The event at the University City YMCA starts at 3 p.m. Kissell will speak at 3 p.m. and Hayes will follow at 3:15 p.m. Legislative rivals Nick Mackey, a Democrat, and Republican Dempsey Miller are expected to be among other candidates who appear.
Uptown Dems to hear Perdue
Democratic gubernatorial candidate Bev Perdue will speak to Charlotte's Uptown Democratic Forum on Monday.
Perdue will speak at the group's noon luncheon at the Levine Museum, 200 E. 7th St. Lunch costs $10.
To make a reservation, call 704-731-6102.
Obama on Taylor's mind
Singer-songwriter James Taylor, an “unabashed liberal” and longtime political activist, will kick off his three-day N.C. swing for Democrat Barack Obama on Sunday in Charlotte at Ovens Auditorium.
He couldn't watch the presidential race from the sidelines.
“We called the campaign and told them, ‘Put me in, coach,'” Taylor, raised in Chapel Hill, told the Observer on Thursday.
In Charlotte and four other cities, he'll perform a few songs, including the state's adopted anthem, “Carolina in My Mind,” then talk about Obama and the importance of this election.

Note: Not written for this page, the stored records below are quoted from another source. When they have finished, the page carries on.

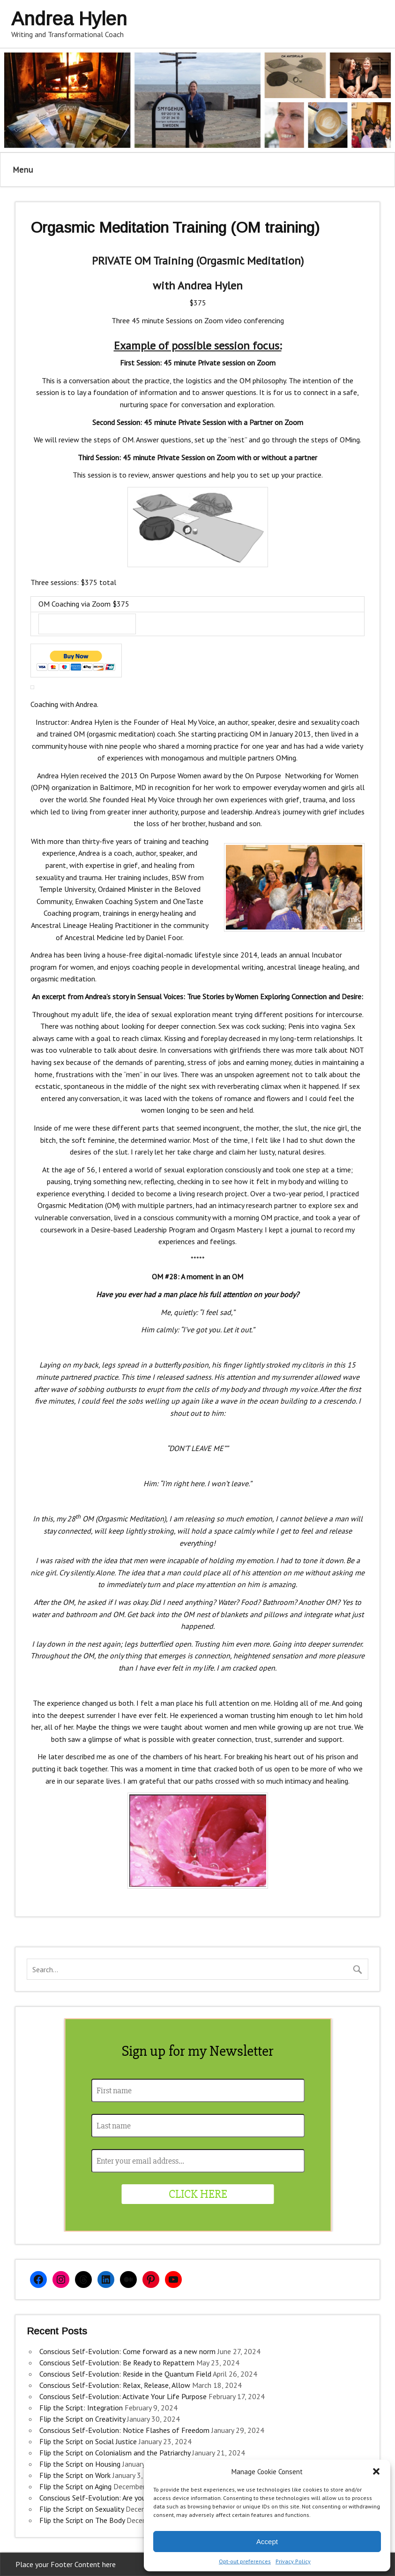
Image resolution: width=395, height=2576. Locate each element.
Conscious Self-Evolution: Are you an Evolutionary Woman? (132, 2497)
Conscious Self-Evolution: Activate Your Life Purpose (123, 2396)
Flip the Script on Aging (75, 2486)
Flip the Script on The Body (82, 2520)
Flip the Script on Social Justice (88, 2441)
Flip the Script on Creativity (82, 2419)
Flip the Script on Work (75, 2475)
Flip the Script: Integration (81, 2407)
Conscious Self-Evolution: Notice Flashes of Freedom (124, 2430)
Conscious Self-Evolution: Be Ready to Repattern (116, 2362)
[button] (376, 2471)
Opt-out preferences (245, 2561)
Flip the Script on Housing (79, 2464)
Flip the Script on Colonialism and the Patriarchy (114, 2452)
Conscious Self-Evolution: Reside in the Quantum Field (125, 2373)
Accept (267, 2542)
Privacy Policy (293, 2561)
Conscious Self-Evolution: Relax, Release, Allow (114, 2385)
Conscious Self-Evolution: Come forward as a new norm (127, 2351)
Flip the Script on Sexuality (81, 2509)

Doors for the Charlotte concert open at 1:30 p.m. Tickets are available 11 a.m. to 7 p.m. today at South County Regional Library, 5801 Rea Road; Plaza Midwood Regional Library, 1623 Central Ave.; and University City Library, 301 E. W.T. Harris Blvd.
After Charlotte, Taylor will go to Asheville, then Chapel Hill on Monday. He'll end the swing Tuesday with rallies in Raleigh and Wilmington.
“It gives me a sense of relief to contribute, if there's anything I can contribute,” Taylor said. “I'm under no illusions about what my importance is to this campaign. I was just feeling this sense of urgency … the weight of the moment historically.”